Maçı izlediniz, büyük ihtimal tekrarını gördünüz, yorumları okuyorsunuz... O zaman ben başka sulara doğru yelken açayım. Hiç unutmam, bir dönem play-off rakiplerimiz arasında Letonya vardı...
Gözümüze kestirmiştik: “Çek bir Letonya” diye manşetler attık... Çektik o Letonya’yı... Ne oldu, adamlar finale gitti, biz ense tıraşımıza baktık...
Sanki Alman liginden, İspanya liginden milli takım kuruyoruz da her takımı çantada keklik görüyoruz.

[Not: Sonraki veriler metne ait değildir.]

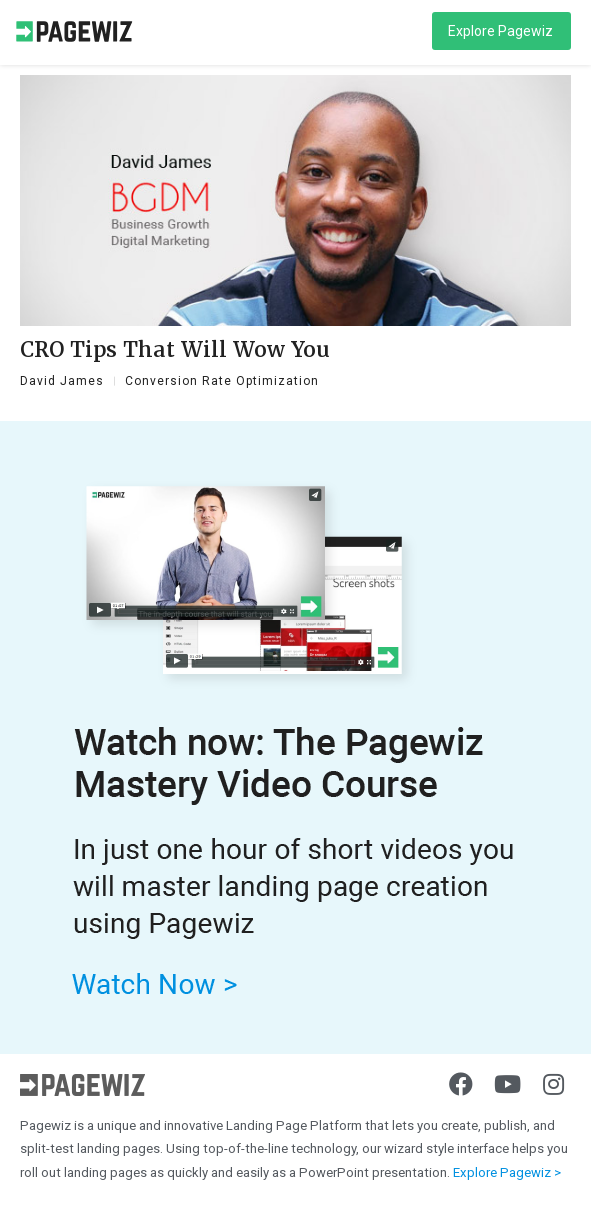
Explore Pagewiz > (507, 1172)
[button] (501, 31)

Bu ülkenin üç takımı daha bu sezon bir akşamda Avrupa hayallerine veda etti... Fenerbahçe Şampiyonlar Ligi’nin, Trabzonspor ile Başakşehir Avrupa Ligi’nin dışında kaldı...

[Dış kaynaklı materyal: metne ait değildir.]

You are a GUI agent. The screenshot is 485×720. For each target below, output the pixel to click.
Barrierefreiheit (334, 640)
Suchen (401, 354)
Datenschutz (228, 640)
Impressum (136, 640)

Arda’ya canlı yayında “Bizim lig Avrupa Ligi’nin neresinde” diye sorduğumda bir iki adım gerisinde demesini bekliyordum, “Rusya’nın gerisinde” dedi.
Bizim futbol kumaşımızda bir eksiklik var. Biçiyoruz, dikiyoruz, giyiyoruz, bir yerimiz açıkta kalıyor.
Önümüzü kapatsak, arkamız sırıtıyor, arkamızı kapatsak, önümüz açık veriyor.
Konya’da tek kale oynadık, final toplarının birine bile çağdaş futbolun kalitesini, becerisini, yeteneğini birleştiren tek vuruş bile yapamadık.
Letonya özellikle ikinci yarıda ya iki geldi, ya üç... Açık konuşalım, o iki buçuk pozisyonda bir gol buldu, iki tehlikesi de bizim yaratmaya çalıştığımız beş altı tehlikeye bedeldi...
Bu iki pozisyonda, bu ülkede hakkı bir türlü teslim edilmeyen, beğenilmeyen, dudak bükülen Hakan Balta’ya teşekkür borcumuz var.
Ülkeme üzüldüm, milli takıma üzüldüm, ama açıkçası en çok Konya seyircisine üzüldüm. Fenerbahçe stadında maç oynadık. Galatasaraylı oyuncular milli forma altında küfür yedi. Aslantepe’de oynadık, Fenerbahçeli futbolcular milli formayla küfürden nasibini aldı.
Konya seyircisi ay-yıldıza küfür edilemeyeceğini, hiçbir rengin ay-yıldızdan daha büyük, daha kutsal olamayacağını gösterdi... Keşke mutlu olabilselerdi... Ama şunu gösterdiler, sonuçlar ne olursa olsun milli takımın merkezi bundan sonra Konya olsun.